402415604_dc9d9f8978_b.jpgCar-sharing vehicles could eventually "live" in on-street parking spaces. Flickr photo: Jeff Hester

San Francisco could eventually see car-sharing come to the curbside after the Planning Commission voted yesterday to urge the city to explore the idea of allowing on-street car-share pods. The commission also voted to start a process of updating the city's guidelines for car-share requirements in new buildings.

Car sharing first came to San Francisco in 2001, and just a year later, the Planning Commission began requiring some new buildings to include car-share spaces as a condition of project approval. According to the Planning Department, San Francisco is the only city that requires car-share spaces for many new buildings by law, a policy it adopted in 2005.

Almost all of the city's car-share parking space, or pods, are in private garages and lots, where they've been required as part of a building's approval for construction, or where building owners have voluntarily leased out spaces to one of the city's two major car-share organizations, City CarShare and ZipCar.
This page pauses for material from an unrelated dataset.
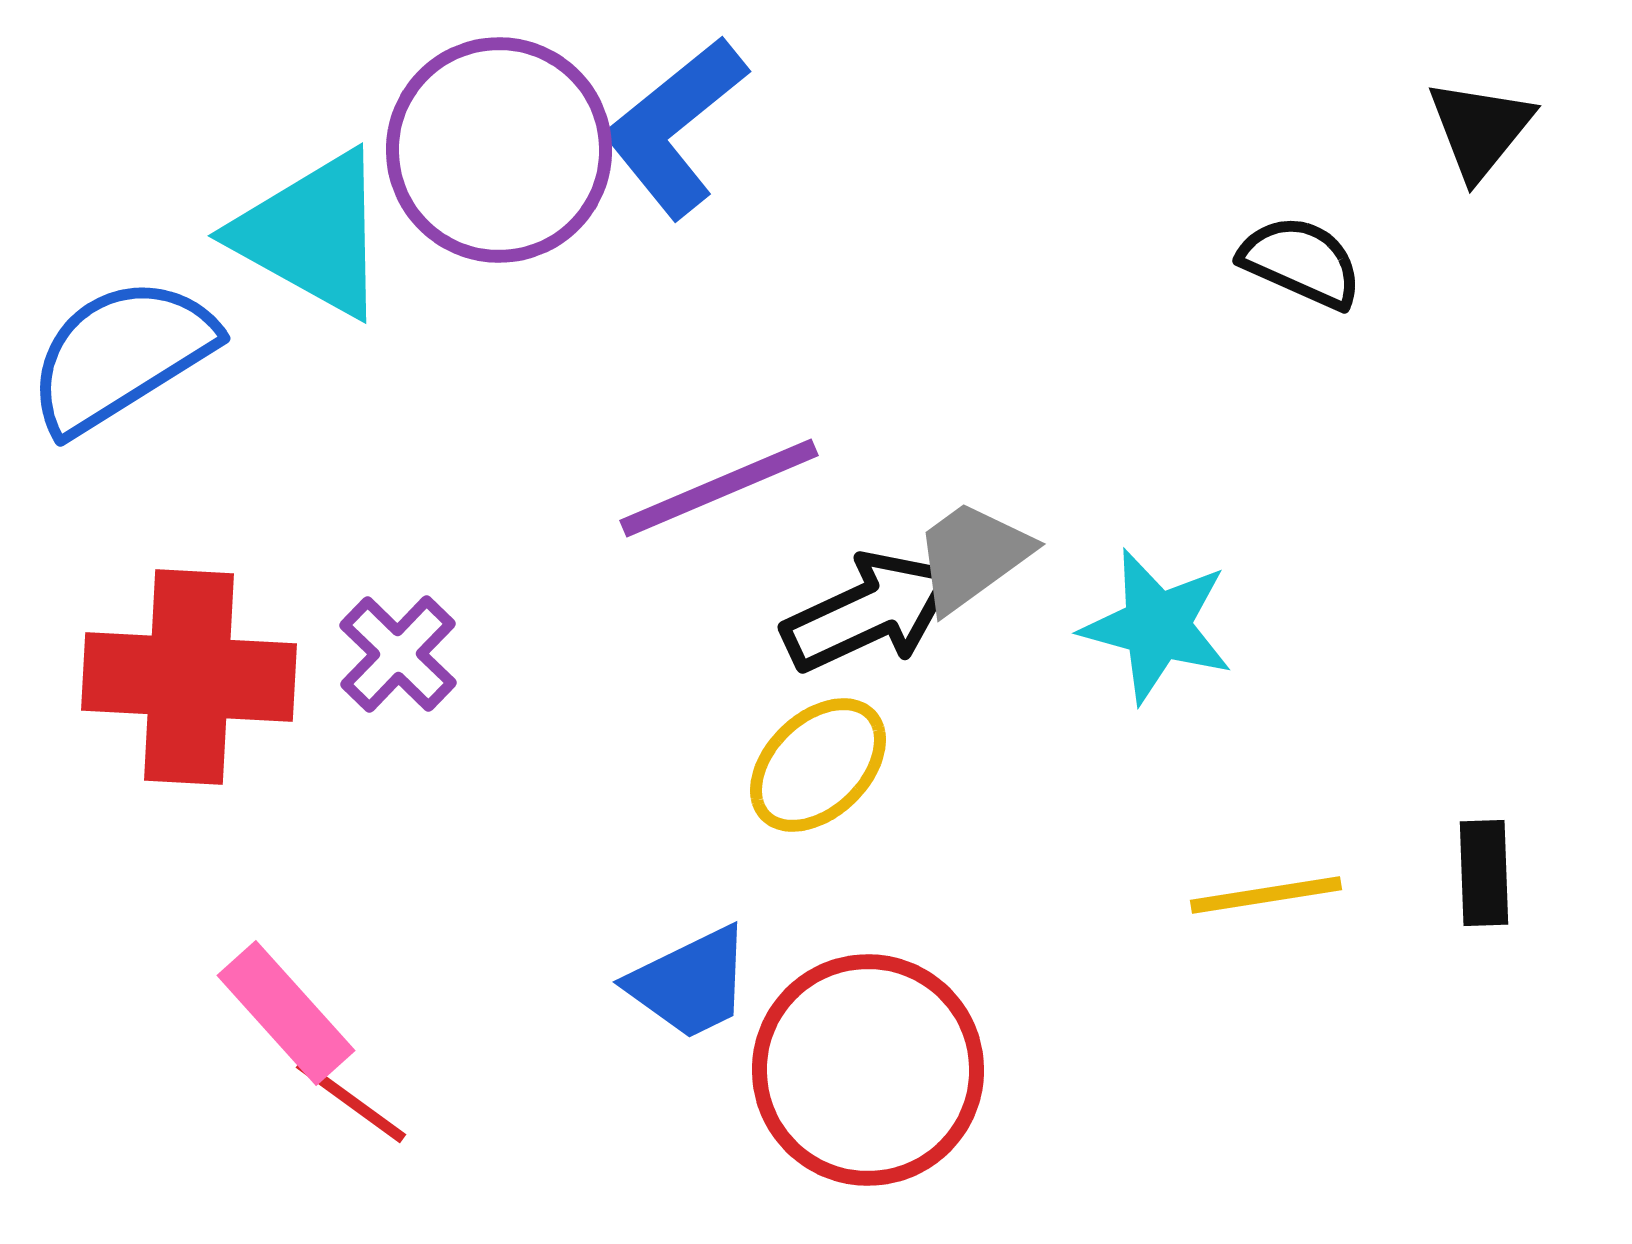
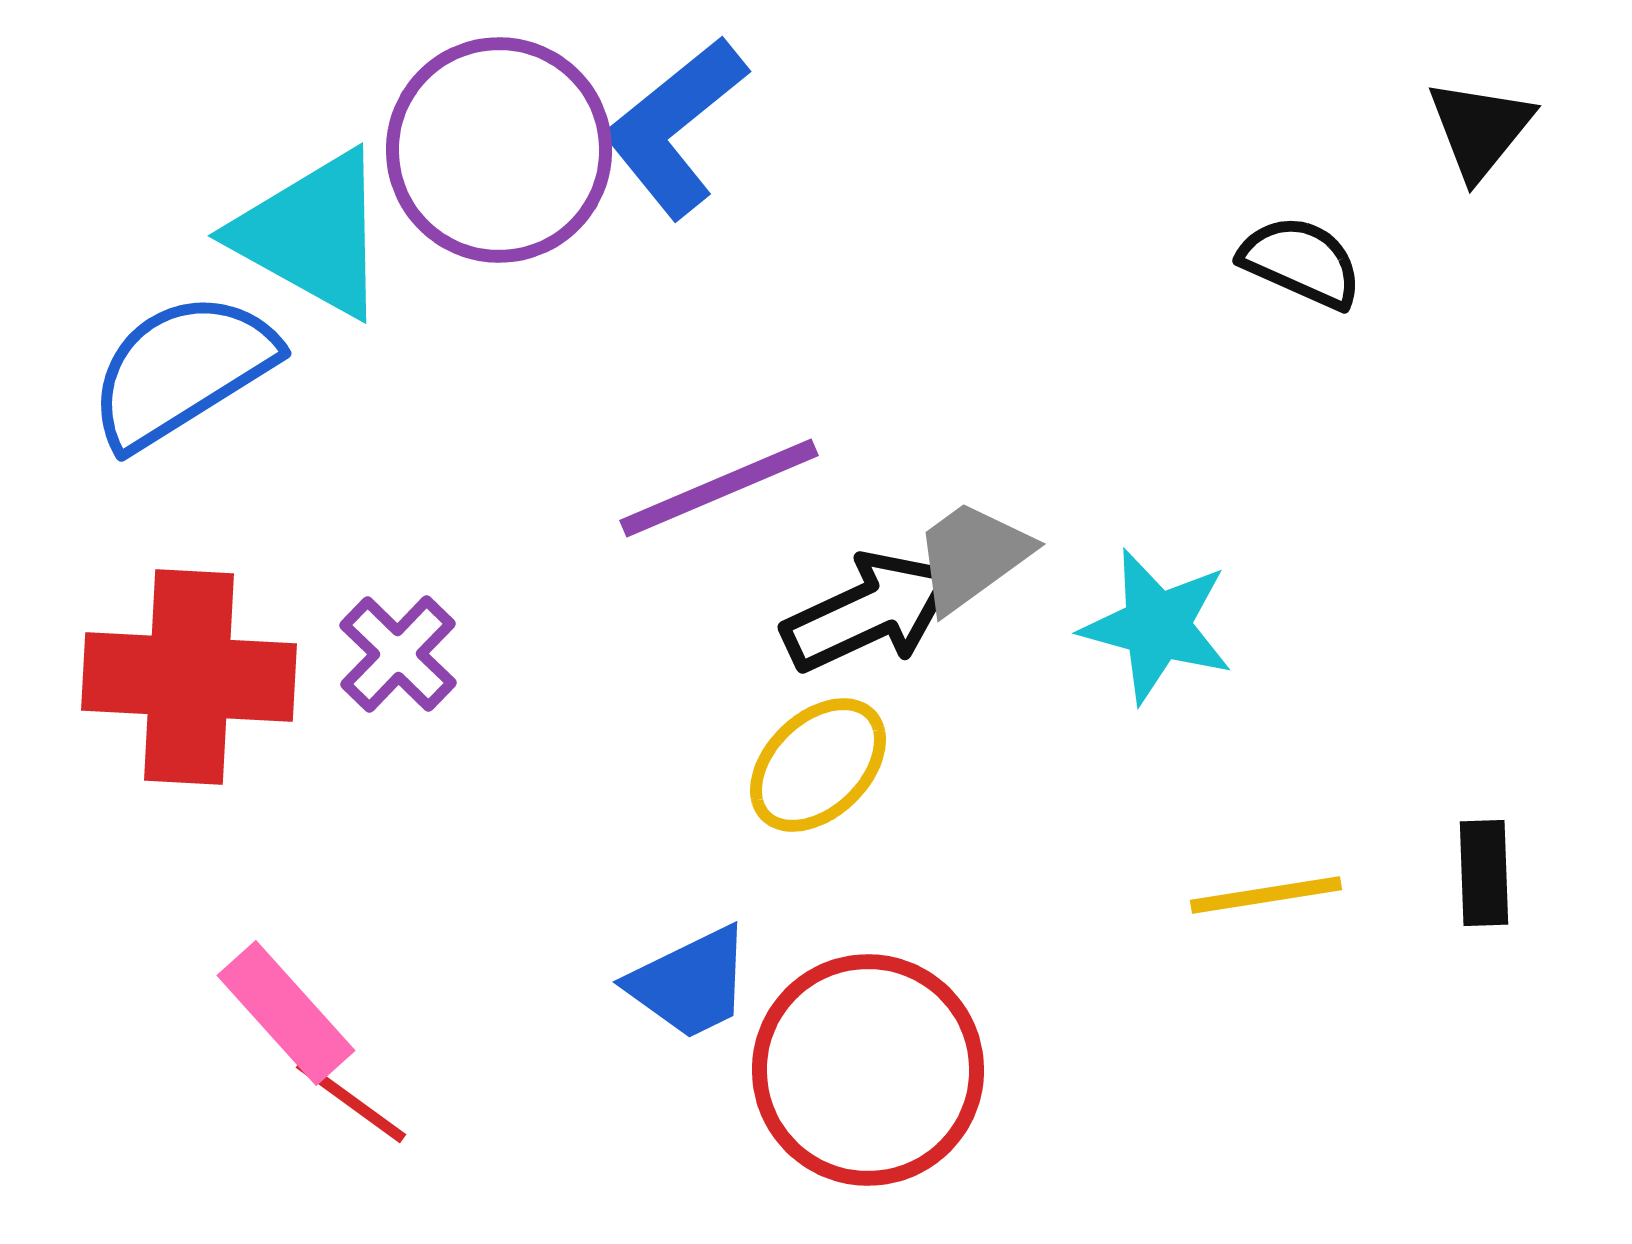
blue semicircle: moved 61 px right, 15 px down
That could soon change, as the Planning Commission urged the city to study using some public on-street spaces as car-share pods.

Planning Department staff wrote in a memo [PDF] that providing on-street car-share parking spaces could greatly expand the number of available spaces, increase car-sharing's legitimacy and visibility, make it feel safer for people who don't want to go into garages, and make more efficient use of on-street spaces that otherwise often stay occupied by one person's vehicle all day.